3. Working together for greater transparency. “If the industry is going to double the number of technicians and mature in the next seven years how do we ensure that owners and service providers hire quality workers?” asked Day. This might seem as if he is referring back to his first point on developing a reliable workforce but, in this case, he is also talking about a way to streamline certain processes in the wind industry. “Hiring takes work. It is time-consuming and expensive. But there is a wide discrepancy in safety training and documentation, so at E.ON we re-do basic training to make sure that what’s on a resume is the truth. Safety is fundamental.”
Day added that the industry would benefit from greater transparency and some sort of minimum standards or requirements. “Certification would reduce time and costs for owners, but would also benefits technicians by increasing their skill value and employability. We want technicians to grow to become seniors, supervisors, and future VPs. So why not give them a valid starting point?”
The need for collaboration is also important. “To take this industry to the next level, we must work together to find ways to operate better, faster, and cheaper. This means greater collaboration.” For example, NextEra recently shared its experiences with E.ON on using a self-lifting crane at wind sites. “In turn, we shared information with them when they went to purchase one of their own cranes, which helped save 20%. Sometimes it’s cranes or simply finding better parts, pumps, software, or what have you. But why not share this information as an industry? This is not a new concept in other industries.”

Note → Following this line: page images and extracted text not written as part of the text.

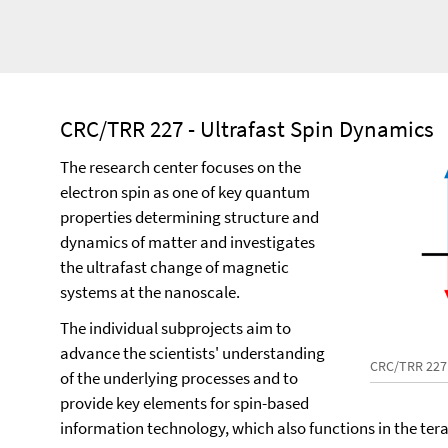
CRC/TRR 227 - Ultrafast Spin Dynamics
The research center focuses on the
electron spin as one of key quantum
properties determining structure and
dynamics of matter and investigates
the ultrafast change of magnetic
systems at the nanoscale.
The individual subprojects aim to
advance the scientists' understanding
CRC/TRR 227
of the underlying processes and to
provide key elements for spin-based
information technology, which also functions in the ter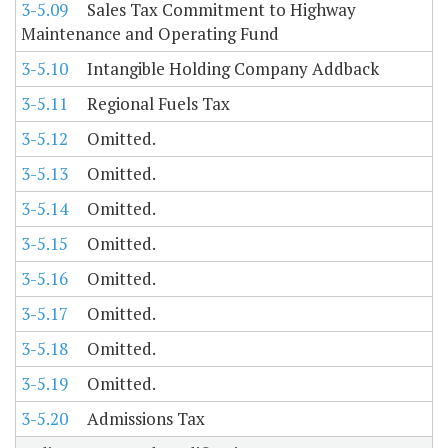
3-5.09
Sales Tax Commitment to Highway
Maintenance and Operating Fund
3-5.10
Intangible Holding Company Addback
3-5.11
Regional Fuels Tax
3-5.12
Omitted.
3-5.13
Omitted.
3-5.14
Omitted.
3-5.15
Omitted.
3-5.16
Omitted.
3-5.17
Omitted.
3-5.18
Omitted.
3-5.19
Omitted.
3-5.20
Admissions Tax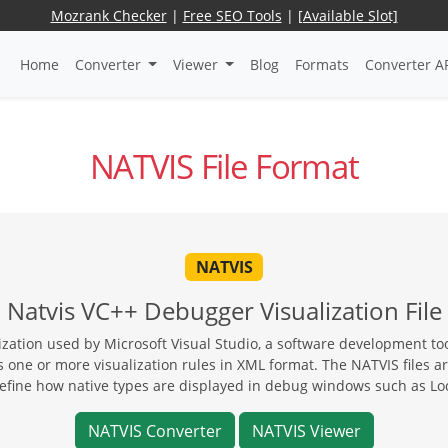
Mozrank Checker
|
Free SEO Tools
|
[Available Slot]
Home
Converter
Viewer
Blog
Formats
Converter A
NATVIS File Format
NATVIS
Natvis VC++ Debugger Visualization File
lization used by Microsoft Visual Studio, a software development 
 one or more visualization rules in XML format. The NATVIS files ar
define how native types are displayed in debug windows such as Lo
NATVIS Converter
NATVIS Viewer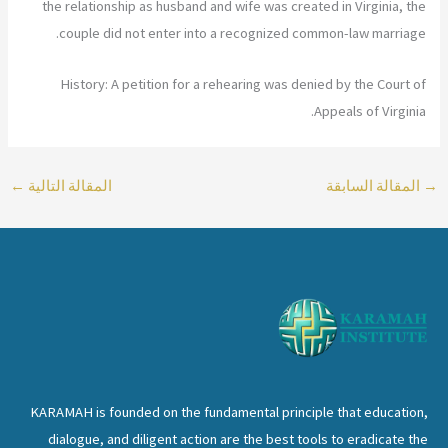
the relationship as husband and wife was created in Virginia, the
couple did not enter into a recognized common-law marriage.
History: A petition for a rehearing was denied by the Court of
Appeals of Virginia.
←
المقالة التالية
المقالة السابقة
→
KARAMAH is founded on the fundamental principle that education,
dialogue, and diligent action are the best tools to eradicate the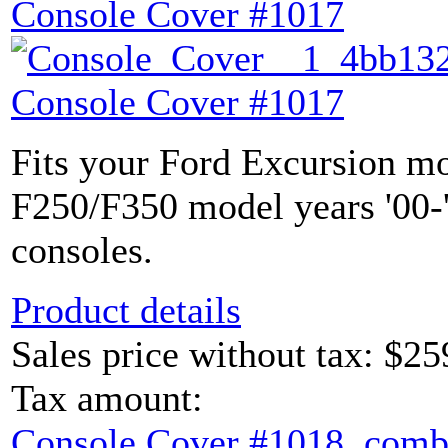
Console Cover #1017
Console Cover #1017
Fits your Ford Excursion mo
F250/F350 model years '00-'
consoles.
Product details
Sales price without tax:
$25
Tax amount:
Console Cover #1018, comb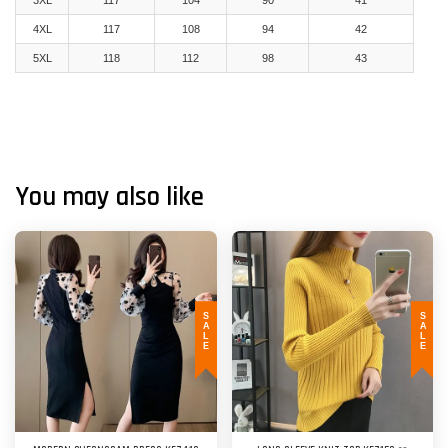
3XL
117
104
90
41
4XL
117
108
94
42
5XL
118
112
98
43
You may also like
SALE
SALE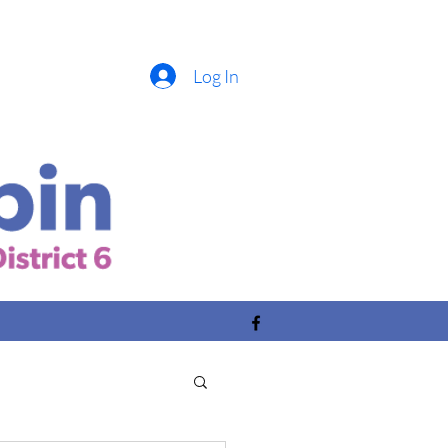
Log In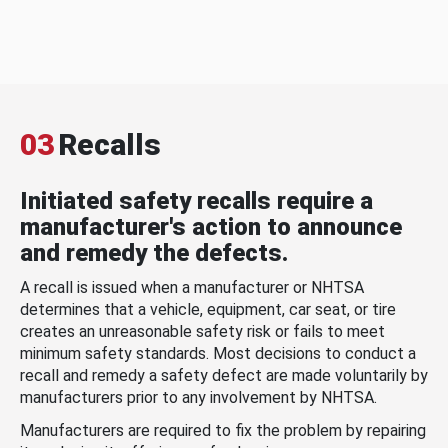
03
Recalls
Initiated safety recalls require a
manufacturer's action to announce
and remedy the defects.
A recall is issued when a manufacturer or NHTSA
determines that a vehicle, equipment, car seat, or tire
creates an unreasonable safety risk or fails to meet
minimum safety standards. Most decisions to conduct a
recall and remedy a safety defect are made voluntarily by
manufacturers prior to any involvement by NHTSA.
Manufacturers are required to fix the problem by repairing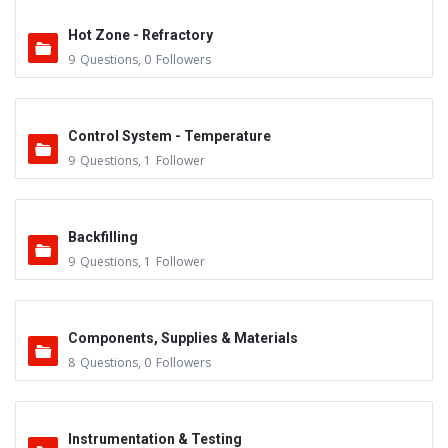
Hot Zone - Refractory
9
Questions
,
0
Followers
Control System - Temperature
9
Questions
,
1
Follower
Backfilling
9
Questions
,
1
Follower
Components, Supplies & Materials
8
Questions
,
0
Followers
Instrumentation & Testing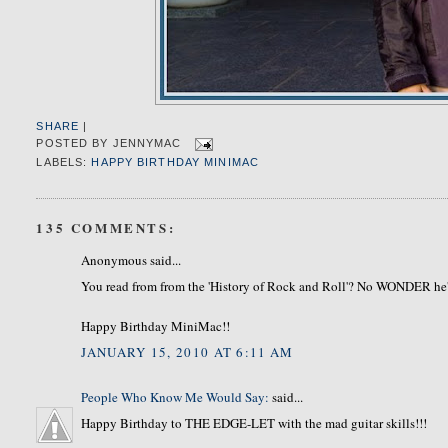
SHARE
|
POSTED BY
JENNYMAC
LABELS:
HAPPY BIRTHDAY MINIMAC
135 COMMENTS:
Anonymous said...
You read from from the 'History of Rock and Roll'? No WONDER he
Happy Birthday MiniMac!!
JANUARY 15, 2010 AT 6:11 AM
People Who Know Me Would Say:
said...
Happy Birthday to THE EDGE-LET with the mad guitar skills!!!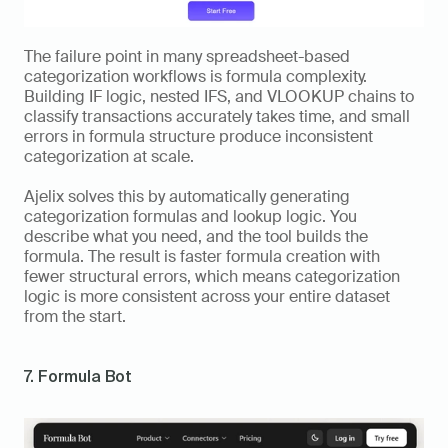
The failure point in many spreadsheet-based 
categorization workflows is formula complexity. 
Building IF logic, nested IFS, and VLOOKUP chains to 
classify transactions accurately takes time, and small 
errors in formula structure produce inconsistent 
categorization at scale.
Ajelix solves this by automatically generating 
categorization formulas and lookup logic. You 
describe what you need, and the tool builds the 
formula. The result is faster formula creation with 
fewer structural errors, which means categorization 
logic is more consistent across your entire dataset 
from the start.
7. Formula Bot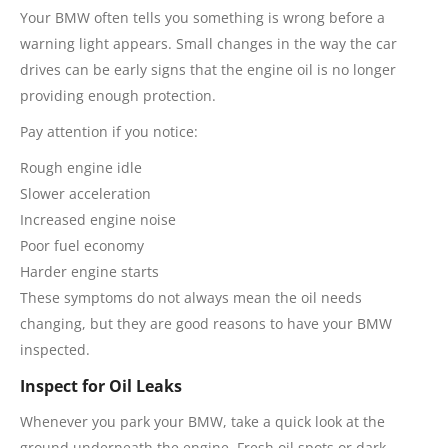
Your BMW often tells you something is wrong before a
warning light appears. Small changes in the way the car
drives can be early signs that the engine oil is no longer
providing enough protection.
Pay attention if you notice:
Rough engine idle
Slower acceleration
Increased engine noise
Poor fuel economy
Harder engine starts
These symptoms do not always mean the oil needs
changing, but they are good reasons to have your BMW
inspected.
Inspect for Oil Leaks
Whenever you park your BMW, take a quick look at the
ground underneath the engine. Fresh oil spots or dark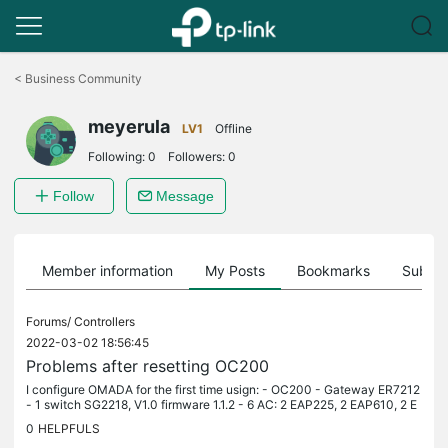
Click
to
<
Business Community
skip
the
meyerula
navigation
LV1
Offline
bar
Following:
0
Followers:
0
Follow
Message
Member information
My Posts
Bookmarks
Subscr
Forums/
Controllers
2022-03-02 18:56:45
Problems after resetting OC200
I configure OMADA for the first time usign: - OC200 - Gateway ER7212
- 1 switch SG2218, V1.0 firmware 1.1.2 - 6 AC: 2 EAP225, 2 EAP610, 2 E
AP620 HD and 1 EAP225 outdoors At the beggining al was fine,...
0
HELPFULS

To end his presentation, Day provided part of the Electric Power Research Institute’s mandate, which states: “The EPRI provides guidelines, tools, and technologies to mange the critical components that represent the majority of availability loss and maintenance expenses.”
“Now doesn’t that sound that something we’re all looking for as an industry?” asked Day. “What does it matter who developed what if it helps us all do our jobs better? The wind industry has much maturing to do, but I believe we can start by simply working more openly together.”